Modlitwy, kanony Taizé i belgijka

Z Tallinna nasi diecezjanie przywieźli sporo pięknych wspomnień. I nadzieję. Także tę, że wrócą na spotkanie za rok, do Paryża.

Zakończyło się 47. Europejskie Spotkanie Młodych w Tallinie. Jego przewodnim tematem była „Nadzieja ponad wszelką nadzieję", która prowadzi do prawdziwego pokoju, o czym w specjalnym liście do młodych w Tallinie pisał brat Matthew, przeor Ekumenicznej Wspólnoty z Taizé co roku zapraszającej młodych na pielgrzymkę zaufania przez ziemie Europy. W tym roku wśród około trzech tysięcy uczestników z ponad 40 krajów znalazło się ponad 50 osób z diecezji koszalińsko-kołobrzeskiej (o ich pierwszych wrażeniach z pobytu w Estonii pisaliśmy TUTAJ).
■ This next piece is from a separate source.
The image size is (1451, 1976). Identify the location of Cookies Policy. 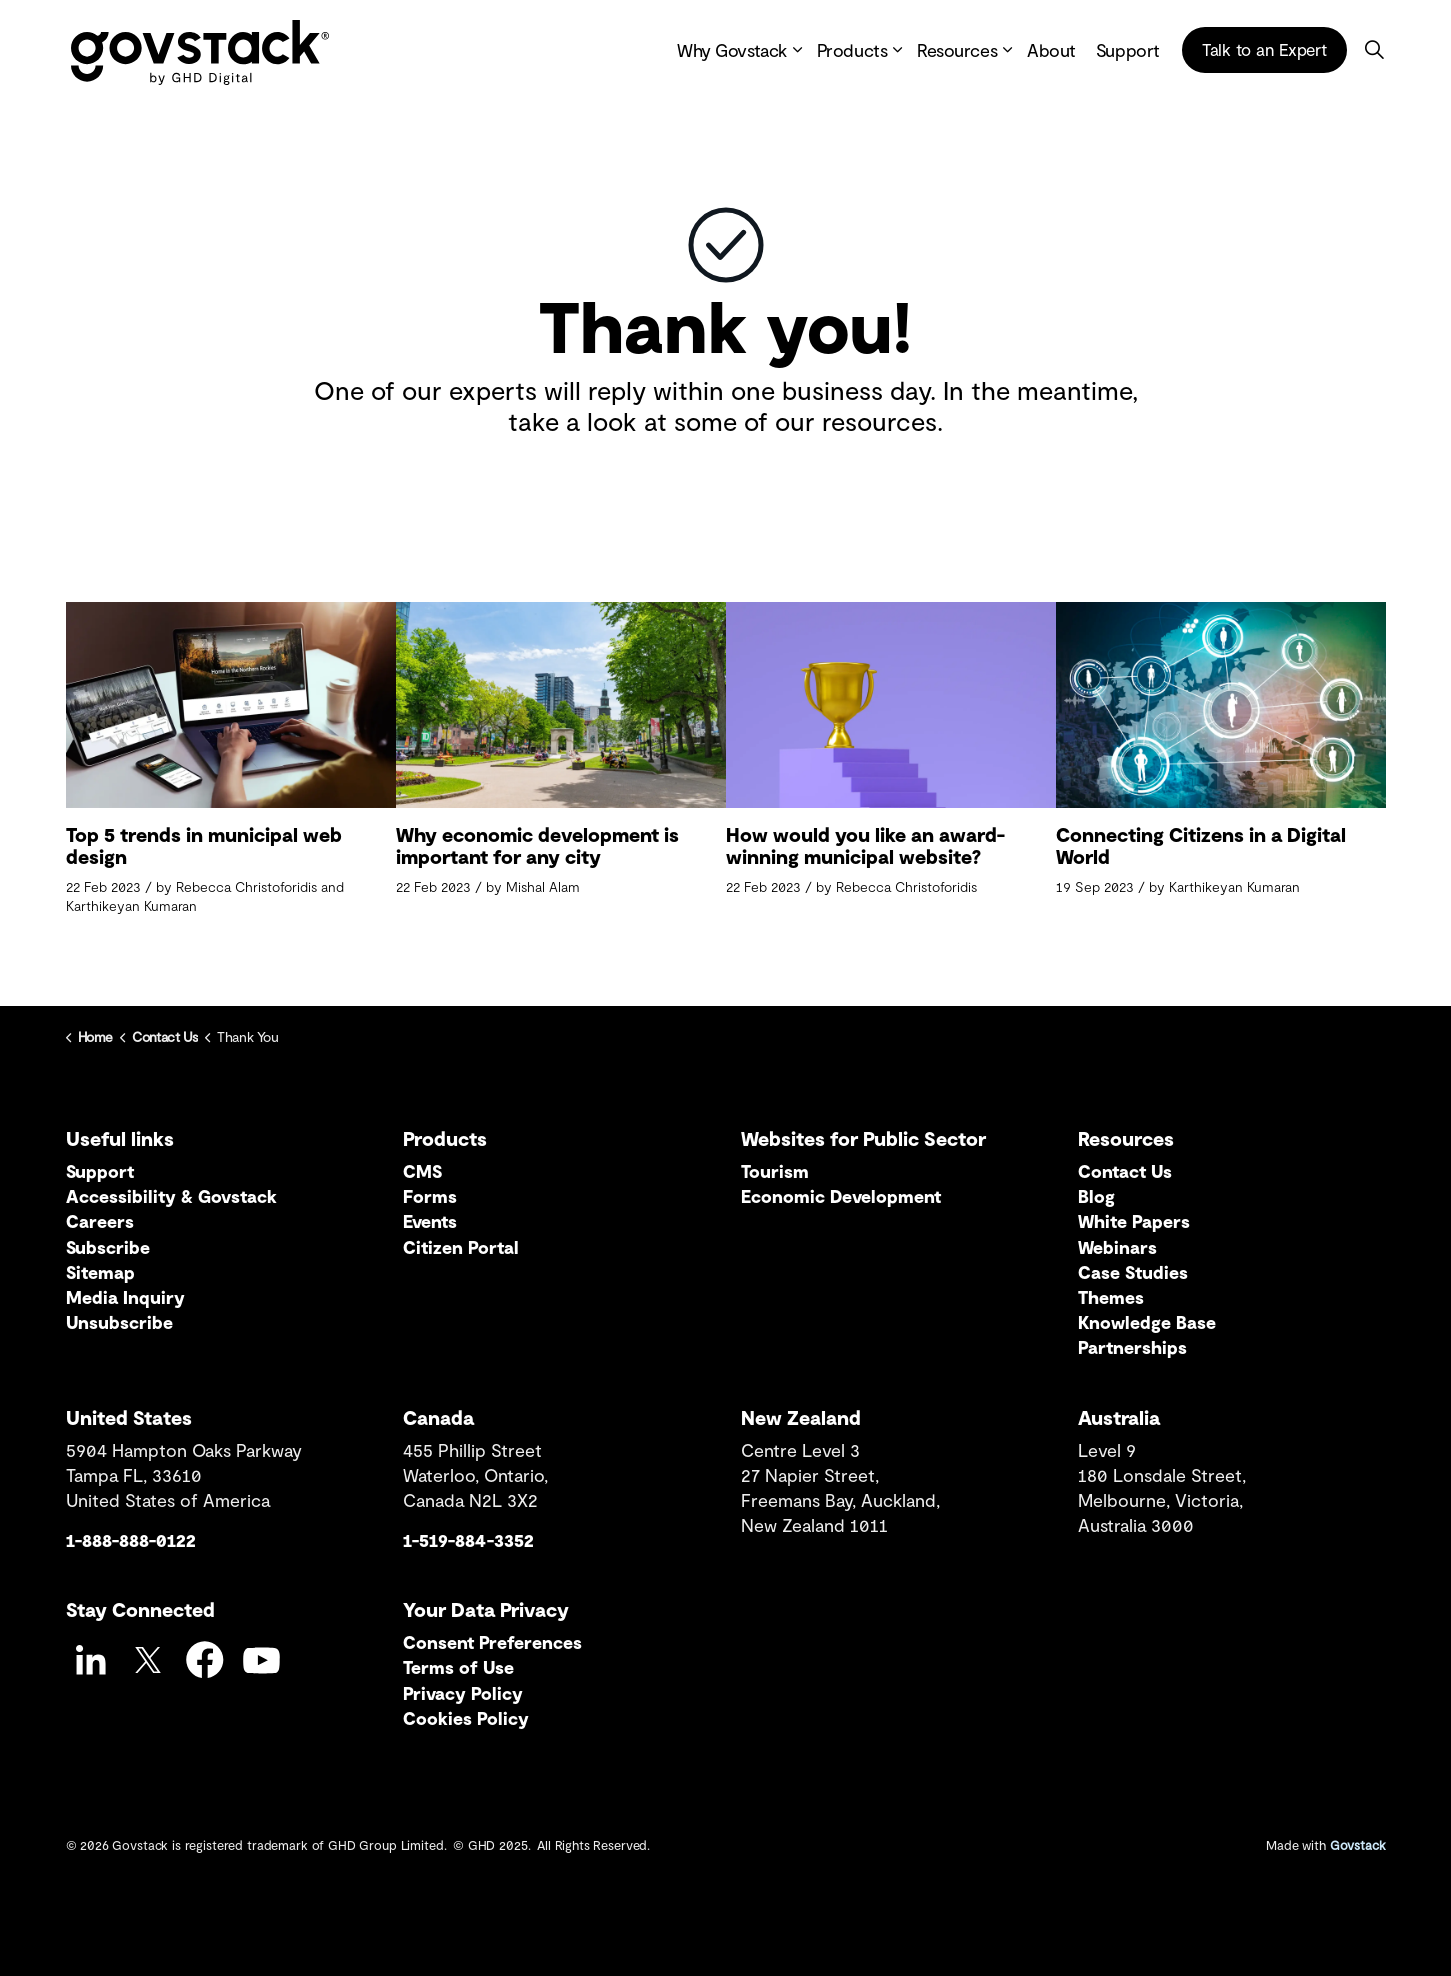
(466, 1718).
Modlitwy, kanony Taizé i belgijka   Grupa diecezjan w Tallinie. Archiwum ks. Andrzeja Pawłowskiego

Ostatni wieczór spotkania, sylwestra, młodzi spędzili na wieczornym czuwaniu w intencji pokoju na świecie oraz na Festiwalu Narodów we wspólnotach goszczących.

– Byli z nami Niemcy, Włosi, Finowie i Słoweńcy i oni wszyscy tańczyli z nami taniec, który zaproponowaliśmy, czyli belgijkę – opowiada Paweł z Kołobrzegu, który chwali integracyjną część ESM. W Tallinie młodzież uczestniczyła w różnych warsztatach, także nauki tańca estońskiego.
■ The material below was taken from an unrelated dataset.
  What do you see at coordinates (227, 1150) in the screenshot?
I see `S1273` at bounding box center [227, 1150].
Międzynarodowość ujęła również Marcina z Bornego Sulinowa. – Było bardzo dużo fajnych ludzi, a pieśni śpiewane w różnych językach wciąż jeszcze chodzą mi po głowie – mówi nastolatek i dodaje, że chciałby wrócić na to spotkanie, które tym razem odbędzie się w Paryżu, za rok.

– Wypatruję kolejnych wyjazdów, było świetnie – potwierdza Natalia ze Słupska, mimo że Tallin przyjął gości zimną pogodą. – Przede wszystkim podobały mi się modlitwy, ale też spotkania z ludźmi.
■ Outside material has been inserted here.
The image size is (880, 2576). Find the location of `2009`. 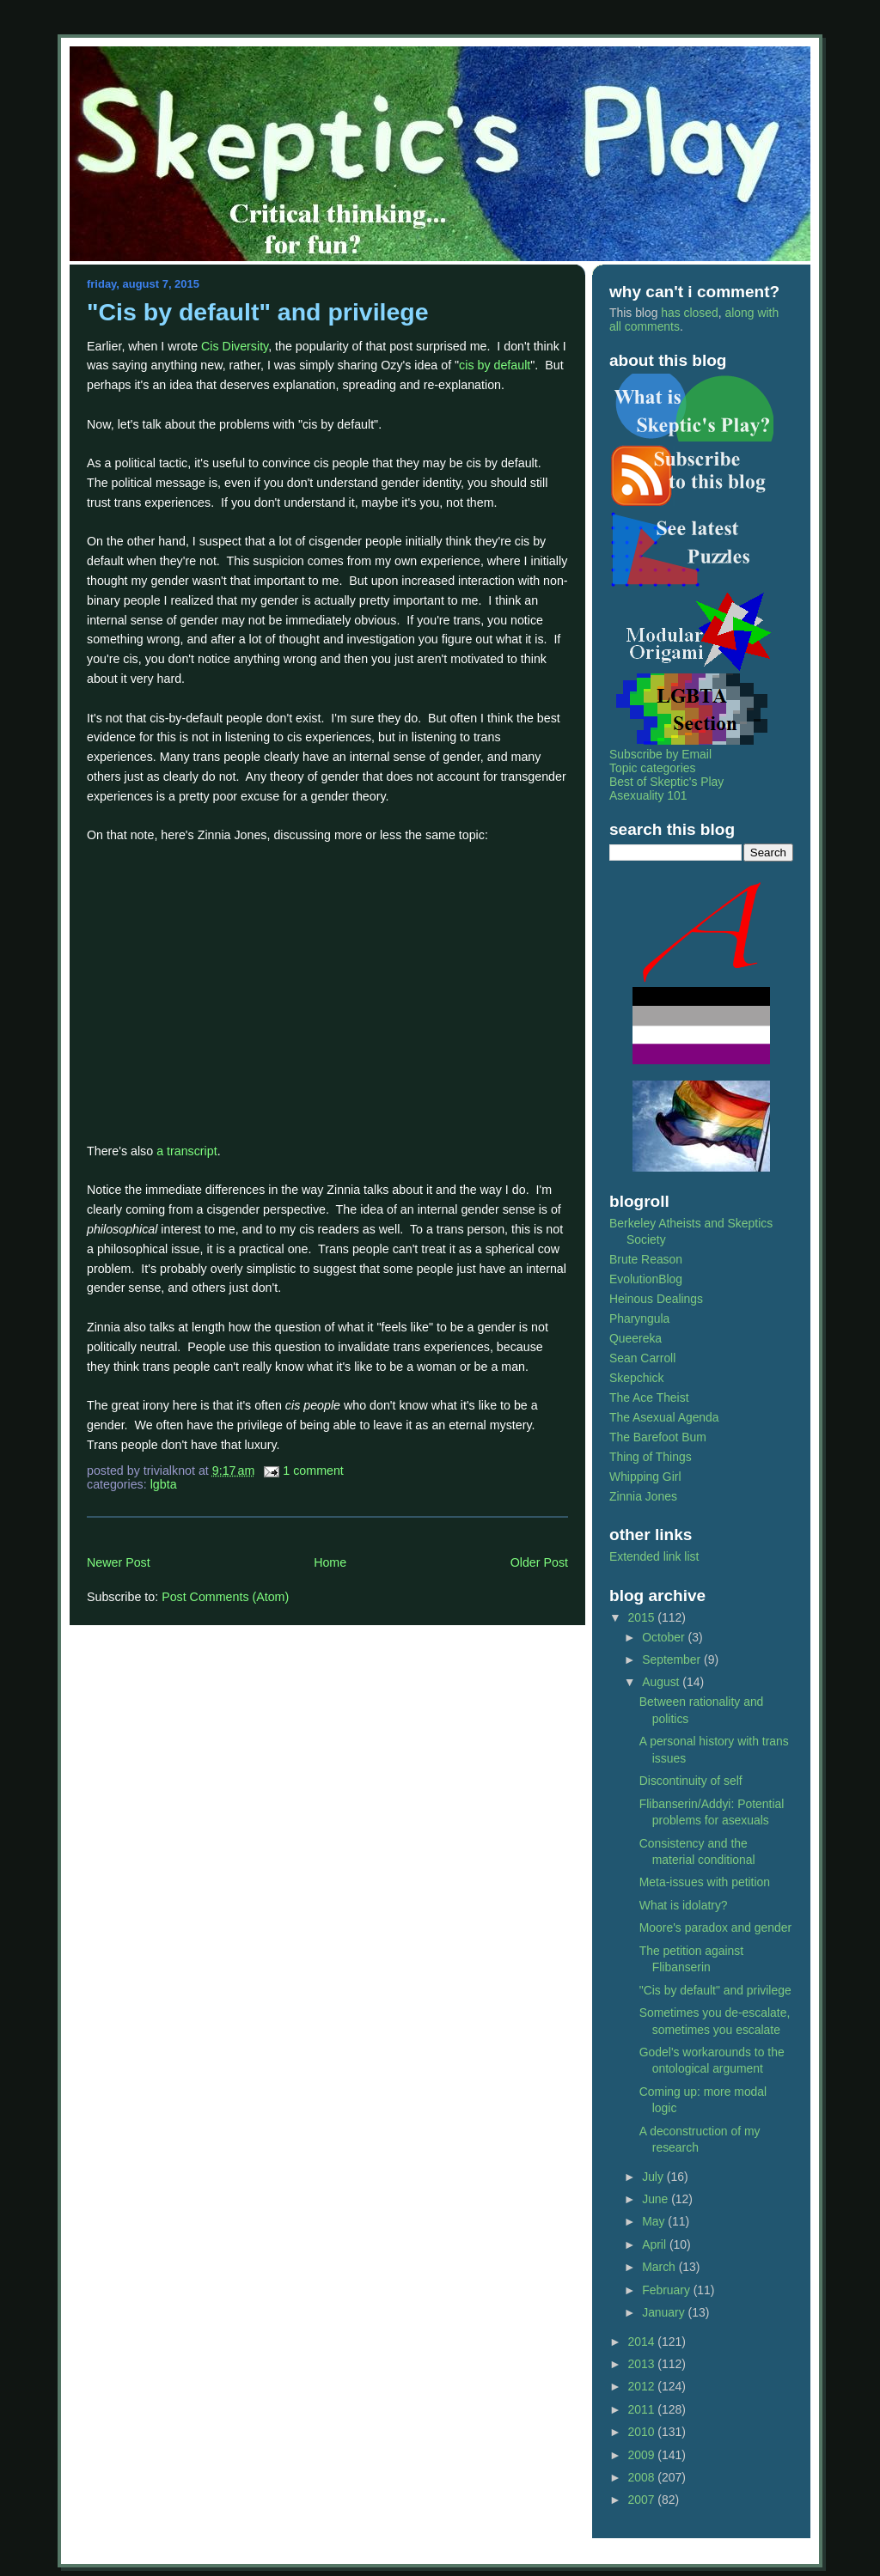

2009 is located at coordinates (643, 2455).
Modlitwy, kanony Taizé i belgijka   Posiłki w domach integrują gospodarzy i gości. Archiwum ks. Andrzeja Pawłowskiego

 

Marcinowi ze Słupska podobało się nie tylko doświadczenie międzynarodowości, ale też jedności chrześcijan różnych wyznań. – To było czuć na modlitwach wieczornych – mówi słupszczanin. W serce zapadła mu otwartość Estończyków na przyjezdnych z różnych stron świata. Rodzina, która przyjęła go do domu, dała świadectwo wiary. – Ci rodzice wychowują swoje dzieci w duchu wiary w Boga od najmłodszych lat. Modlą się wspólnie przed posiłkiem i po oraz wieczorem. Nas także zapraszali do tych modlitw.

Katolików z diecezji przyjęły w większości parafie protestanckie, toteż mieli okazję uczyć się wrażliwości ekumenicznej w praktyce. – Estończycy pokazali, że są bardzo gościnnym narodem – potwierdza Dominika ze Szczecinka.

Modlitwy, kanony Taizé i belgijka   Catering jest także sposobem na integrację. Archiwum ks. Andrzeja Pawłowskiego

 

Dla towarzyszącego młodzieży ks. Andrzeja Pawłowskiego, wikariusza parafia pw. św. Maksymiliana Kolbego w Słupsku, był to 18 wyjazd na ESM i jak zaświadcza – mimo podobieństwa programu, na który składają się codzienne modlitwy, refleksje biblijne, dyskusje w małych grupach, spotkania z lokalnymi wspólnotami chrześcijańskimi – każde z tych spotkań jest inne.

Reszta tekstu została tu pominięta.